The show ponies are usually gogogo. I have a friend who breeds Dartmoor ponies, and most of hers would fulfill both of your wishes. 
Since you live in PA, you might get on some Amish auction mailing lists.


----------



## Mulefeather (Feb 22, 2014)

Thanks Greentree! I'll look around and see if I can find anyone who specializes in Amish driving ponies. I don't live far from Lancaster, and did find a carriage shop in Narvon that specializes in miniatures. Perhaps I'll start my search there.


----------



## greentree (Feb 27, 2013)

If you are open to a horse, check out some Amish Morgans. See if you can find one they may have done field work with, as well as go down the road.

I am not a fan of the way Amish train horses, but they USE them, so they have that advantage. They always need tuning, but they are not impossible. 

The best horse I have, while he will not win any classes at shows, is my Mennonite Morgan. He pulls anything, any weight, anytime. Gives me no lip, lol! 
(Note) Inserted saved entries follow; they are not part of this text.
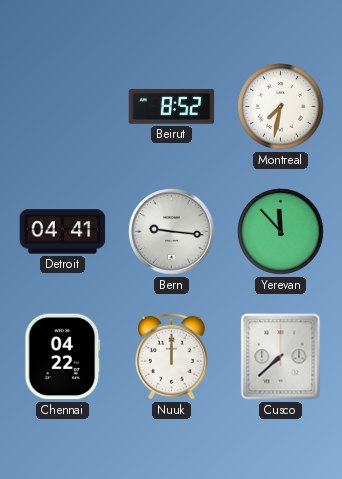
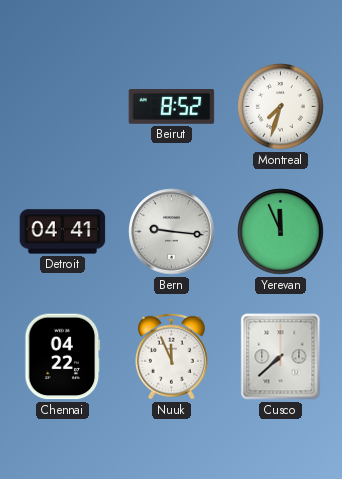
Montreal: 7:32 -> 7:33
Yerevan: 11:53 -> 11:56
Nuuk: 12:00 -> 11:56
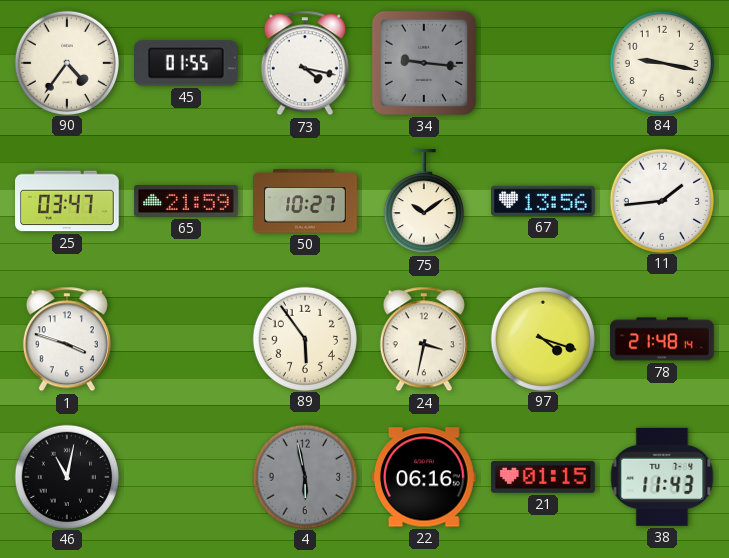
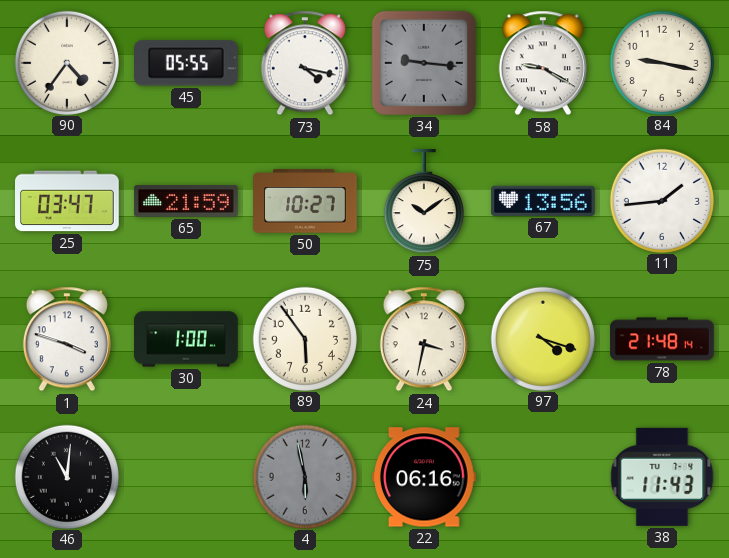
45: 01:55 -> 05:55
58: none -> 9:20
30: none -> 1:00
46: 11:02 -> 11:01
21: 01:15 -> none
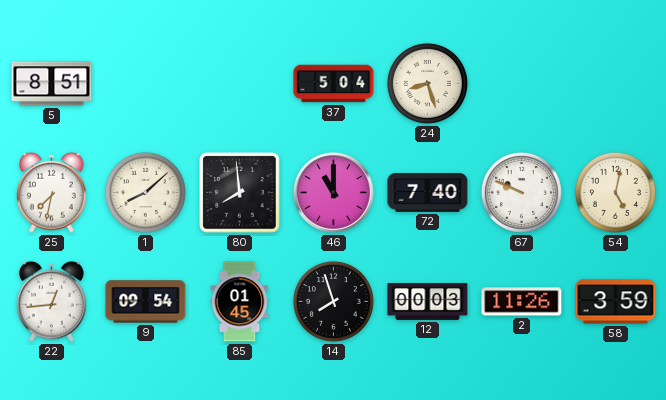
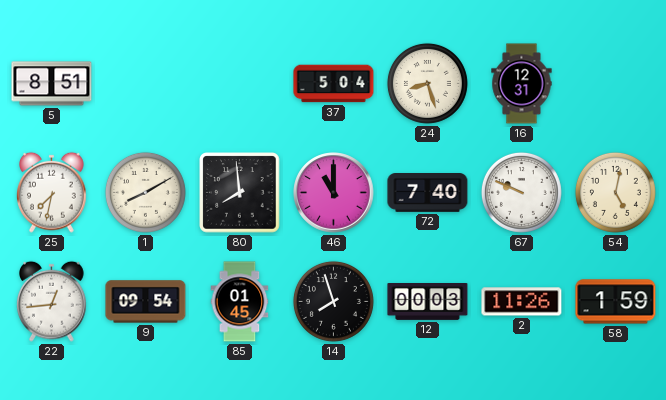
16: none -> 12:31
1: 8:08 -> 8:10
58: 3:59 -> 1:59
If you go to a community, see a horse you like, ask around. The good thing with my Mennonite community is they have no phones, so you just show up on their doorstep, and it eliminates a lot of the " monkey business" that goes on with buying a horse....


----------



## greentree (Feb 27, 2013)

My friend's website in lonestardartmoors.com, so you can get a idea on a Dartmoor pony.


----------



## ChitChatChet (Sep 9, 2013)

I had a small standard donkey that had been trained by an old man that had NOTHING else to do apparently.

That donkey was bomb proof, loved to go and had no issues pulling to adults for miles.

He cost $300 dollars for a cart, harness, collectors packsaddle and of course the donkey.

The donkey, you could go a year+ of not driving and then harness him up and off you went thinking that the last drive had been the day before.

Had another donkey that had been given to me. He had no idea his age except OLD.

I harnessed him up one day and found out he knew all about driving when I saw him looking behind to make sure the sled missed the bridge railings. Hooked him up to a cart later and after a wonderful kick he hit a trot and thats the way he always pulled the cart.


----------